— Purée, c'est vraiment horrible, déclare Marla, d'un ton extrêmement grave.
Nous sommes lundi midi et nous déjeunons sur une table de piquenique du parc du lycée. Il fait grand soleil, si bien que nous ne sentons pas la morsure du froid. C'est une autre brulûre que nous éprouvons, celle de nos cœurs qui se fissurent devant les vidéos de la fusillade dans une école du Texas. Une école primaire, bon sang...
Marla a été se chercher des frites au self et moi j'ai apporté des croquettes de poisson et des aubergines grillées de la maison. Nous picorons plus que nous ne mangeons réellement. Les images sont tout simplement insoutenables. Nous regardons une chaîne d'info en continu sur mon portable et je sais que ce n'est pas très malin de scruter en boucle ces images qui ne quitteront plus mon esprit durant des jours.
Notre conversation autour de la fusillade est ponctuée par les allées et venues de mes camarades du lycée. C'est toujours comme cela les jours qui suivent l'une de nos prestations. Un déluge de demandes d'autographe s'abat sur moi.
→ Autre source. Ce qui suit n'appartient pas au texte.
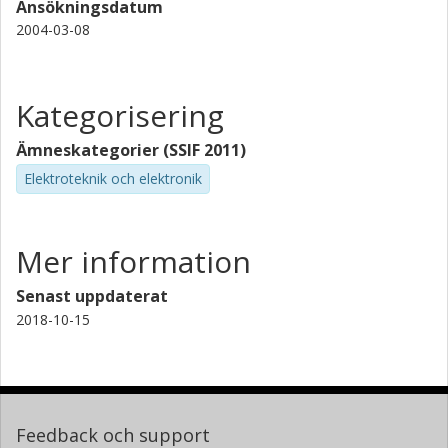
Ansökningsdatum
2004-03-08
Kategorisering
Ämneskategorier (SSIF 2011)
Elektroteknik och elektronik
Mer information
Senast uppdaterat
2018-10-15
Feedback och support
Au départ, Marla jouait les gardes du corps, mais j'ai vite compris qu'accepter ces sollicitations constituait la meilleure façon de les faire cesser plus rapidement. Et puis, pourquoi rejeter la faute sur ces jeunes qui m'adresseraient surement à peine un regard si je n'avais pas ce don passif ? Ce sont eux les victimes, pas moi.
Fourchette dans une main et stylo dans l'autre, je continue d'observer totalement sidérée les images de vidéo surveillance et des familles en pleurs de ces dix-neuf enfants assassinés. C'est dans des moments comme celui-ci où je me dis que mon don peut être précieux, qu'il pourrait servir une cause. Mais je n'ai pas encore la capacité de voler et encore moins de me téléporter sur des lieux de fusillades ou de prise d'otages.
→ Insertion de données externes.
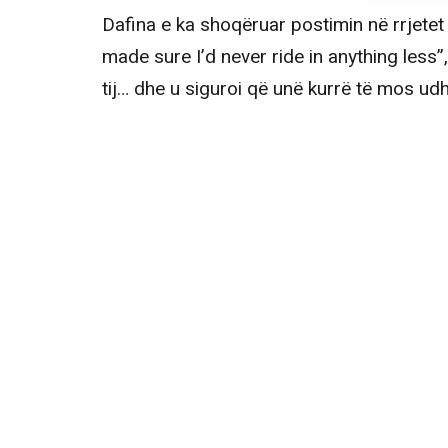
Dafina e ka shoqëruar postimin në rrjetet 
made sure I’d never ride in anything less”
tij… dhe u siguroi që unë kurrë të mos u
— Saori, tu me signes un autographe, s'il te plait ?
Une jolie rousse me présente une feuille blanche pliée en quatre, que je m'empresse de gribouiller.
— Oui, bien sûr, tiens...
Mes capacités pourraient être plus utiles qu'à me trémousser en collants flashy et signer des autographes sur des bouts de papier que l'on me tend.
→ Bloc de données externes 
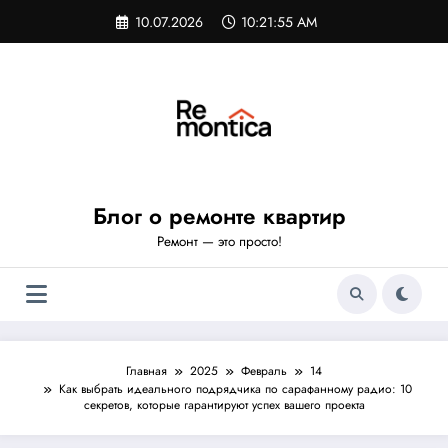
Перейти
10.07.2026
10:21:56 AM
к
содержимому
Блог о ремонте квартир
Ремонт — это просто!
Главная
2025
Февраль
14
Как выбрать идеального подрядчика по сарафанному радио: 10
секретов, которые гарантируют успех вашего проекта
— Comment de telles horreurs peuvent-elles arriver, je me désole à mon tour, dès la jolie rousse partie.
— Tu crois que c'est un acte raciste ? me demande Marla, les yeux toujours rivés au portable.
— Il est vrai que l'école était en majorité fréquentée par des élèves d'origine hispanique. Mais le tueur avait 18 ans, il était tellement jeune. Je ne sais pas... Je me dis qu'il n'est peut-être pas toujours nécessaire de trouver une justification à tout. Seul ce garçon connaissait les démons qui le hantaient.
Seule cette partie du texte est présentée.